New Delhi, July 4 : A monk turned lawyer’s public interest litigation (PIL) in Calcutta High Court to seek reasons behind the mysterious death of Dr Syama Prasad Mookerjee has stirred a hornet’s nest in the Bharatiya Janata Party.
The BJP, which calls the former barrister and academician its father figure, has done little to probe his death except talking about India’s first industries minister at big events, lighting lamps and creating study centres which largely remain within files.
Kolkata-based Samarjit Roy Chowdhury has asked for an inquiry commission headed by a retired chief justice of India. The application will come up for hearing by the end of July, 2021.
Roy Chowdhury, who shared details of his petition with his reporter, said Mookerjee, who died on June 23, 1953, was detained without trial by Sheikh Abdullah’s government after his arrest in Kathua on May 11, 1953.
Government records claim Mookerjee died in the custody of Jammu and Kashmir Police. He was provisionally diagnosed with a heart attack and shifted to a hospital but died a day later.

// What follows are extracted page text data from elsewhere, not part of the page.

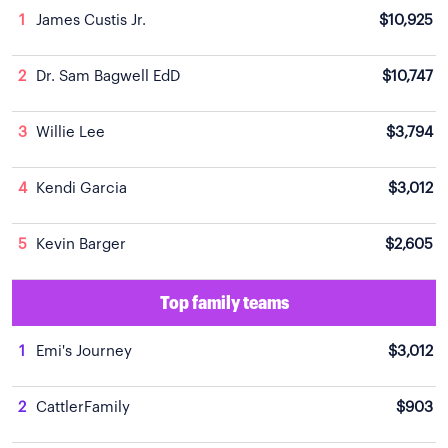
1
James Custis Jr.
$10,925
2
Dr. Sam Bagwell EdD
$10,747
3
Willie Lee
$3,794
4
Kendi Garcia
$3,012
5
Kevin Barger
$2,605
Top family teams
1
Emi's Journey
$3,012
2
CattlerFamily
$903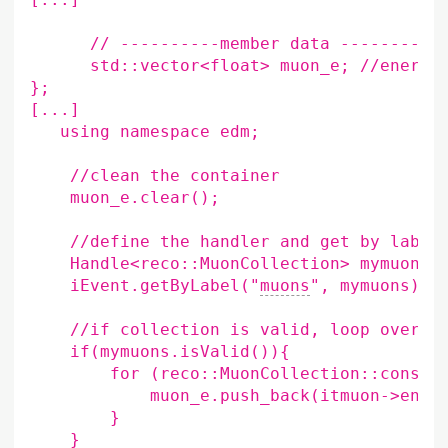
//
----------member
data
std::vector<float>
muon_e
;
//energy
}
;
[
...
]
using
namespace
edm
;
//clean
the
muon_e.clear
()
;
//define
the
handler
and
get
by
Handle<reco::MuonCollection>
mymuons
;
iEvent.getByLabel
(
"
muons
"
,
mymuons
)
;
//if
collection
is
valid,
loop
over
m
if
(
mymuons.isValid
()){
for
(
reco::MuonCollection::const_
muon_e.push_back
(
itmuon->ener
}
}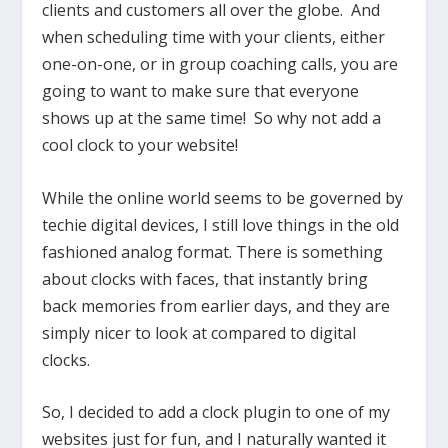
clients and customers all over the globe. And
when scheduling time with your clients, either
one-on-one, or in group coaching calls, you are
going to want to make sure that everyone
shows up at the same time! So why not add a
cool clock to your website!
While the online world seems to be governed by
techie digital devices, I still love things in the old
fashioned analog format. There is something
about clocks with faces, that instantly bring
back memories from earlier days, and they are
simply nicer to look at compared to digital
clocks.
So, I decided to add a clock plugin to one of my
websites just for fun, and I naturally wanted it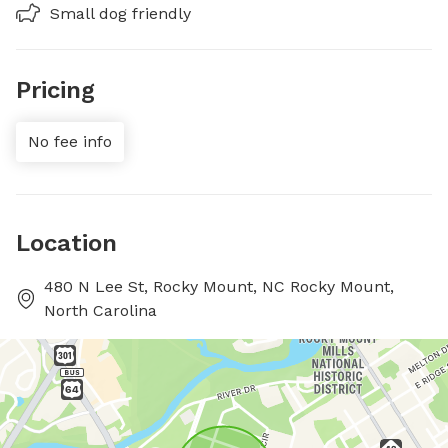
Small dog friendly
Pricing
No fee info
Location
480 N Lee St, Rocky Mount, NC Rocky Mount,
North Carolina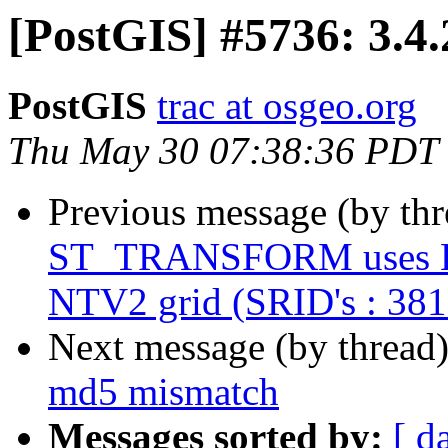
[PostGIS] #5736: 3.4
PostGIS
trac at osgeo.org
Thu May 30 07:38:36 PDT
Previous message (by th
ST_TRANSFORM uses Helm
NTV2 grid (SRID's : 38
Next message (by thread
md5 mismatch
Messages sorted by:
[ d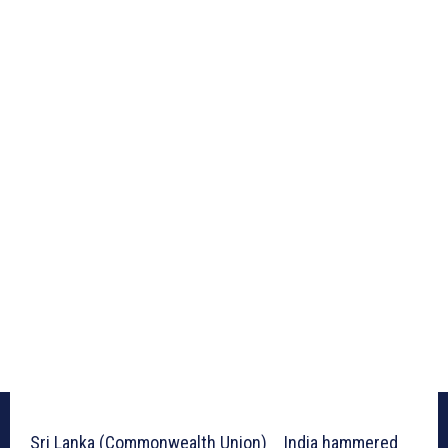
Sri Lanka (Commonwealth Union) _ India hammered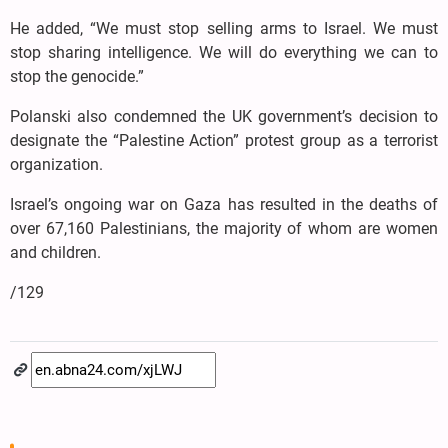
He added, “We must stop selling arms to Israel. We must
stop sharing intelligence. We will do everything we can to
stop the genocide.”
Polanski also condemned the UK government’s decision to
designate the “Palestine Action” protest group as a terrorist
organization.
Israel’s ongoing war on Gaza has resulted in the deaths of
over 67,160 Palestinians, the majority of whom are women
and children.
/129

Virtually nothing is known about the cause of the death of Mookerjee, a minister in undivided Bengal and in Nehru’s cabinet. Syama Prasad Mookerjee, the youngest vice chancellor of the Calcutta University at 33 was a prominent Opposition leader and founder of the Bharatiya Jana Sangh. The Jana Sangh eventually gave birth to the current day BJP.
“I am surprised at the silence, we must know how Mookerjee died,” said Roy Chowdhury.
Political cognoscenti in India feel the PIL, if accepted, could open a pandora’s box in politically-sensitive India where similar efforts have opened up many unheard details of national leaders like Subhas Chandra Bose and Lal Bahadur Shastri. In both cases, movies have been made and tomes written to highlight what many claim was gross disparities in what historians peddled for many years.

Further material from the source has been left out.